The Opposition to Urban Tolling Alliance (OUTA) disagrees with Moody’s annual credit report on SANRAL issued on Tuesday which cautions that the entity “will experience significant financial pressure post October 2013, in the event that e-toll revenues are still not earned by the entity”
While the current legal proceedings between OUTA and SANRAL will determine the ability of e-Tolls to proceed or not, the current discussions between various stakeholders and the GFIP Inter Ministerial Committee (IMC) has expressed an intent to look at a number of alternative funding initiatives which does exclusively rely on e-Tolls.

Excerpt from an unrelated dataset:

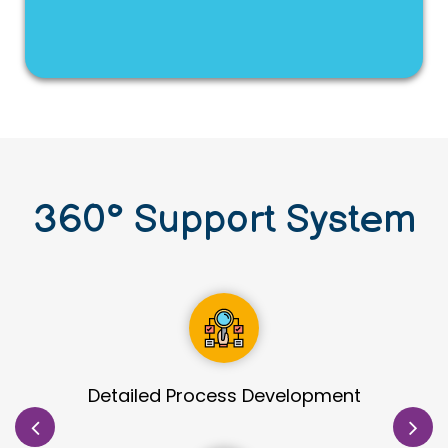
360
°
Support System
Site Identification & Evaluation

Indeed all parties during the recent stakeholder’s discussions which OUTA has attended, led by the Deputy President Kgalema Motlanthe, concede that the current priority is to identify some short term funding mechanism which will assist SANRAL’s immediate cash flow requirements and debt obligations while a more robust and sustainable funding model is agreed by all stakeholders. This would protect the current reserves for the much needed planned road infrastructure improvements. OUTA has voiced, similar to many other associations, a strong motivation for the national Fuel Levy to be considered as an efficient and effective funding mechanism.
Furthermore, there is a question as to whether the R5,8bn tranche provided by Treasury earlier this year is part of the R7bn reserve or not. Secondly, at the e-Tolling court hearings in April 2012, SANRAL’s counsel argued hard and long that if e-Tolling was interdicted and did not commence soonest, this would have dire consequences for the organisation. These apocalyptic predictions by SANRAL and Treasury have not materialised three months later and Moody’s report confirms that with over a year to go, there is time to find alternative funding solutions.
OUTA along with other organisations have suggested for some time now, that the national Fuel Levy could be adjusted up by 10 cents to provide SANRAL with the cash flow required to begin settling the GFIP debt now. That way it would save the Gauteng motorist in excess of R1,7bn per annum on wasted toll collection and administration costs. While the authorities talk of seeking to find an amicable solution to this quandary with various stakeholders through the inter-ministerial committee meetings, it would appear that the matter will have to be heard in the court at great expense to the taxpayer.
We hope that Moody’s will consider the significant benefits that the implementation of an additional levy (or similar type mechanism) on fuel will have on SANRAL’s funding requirements and not determine the fate of this entity on the basis of whether e-Tolling proceeds or not.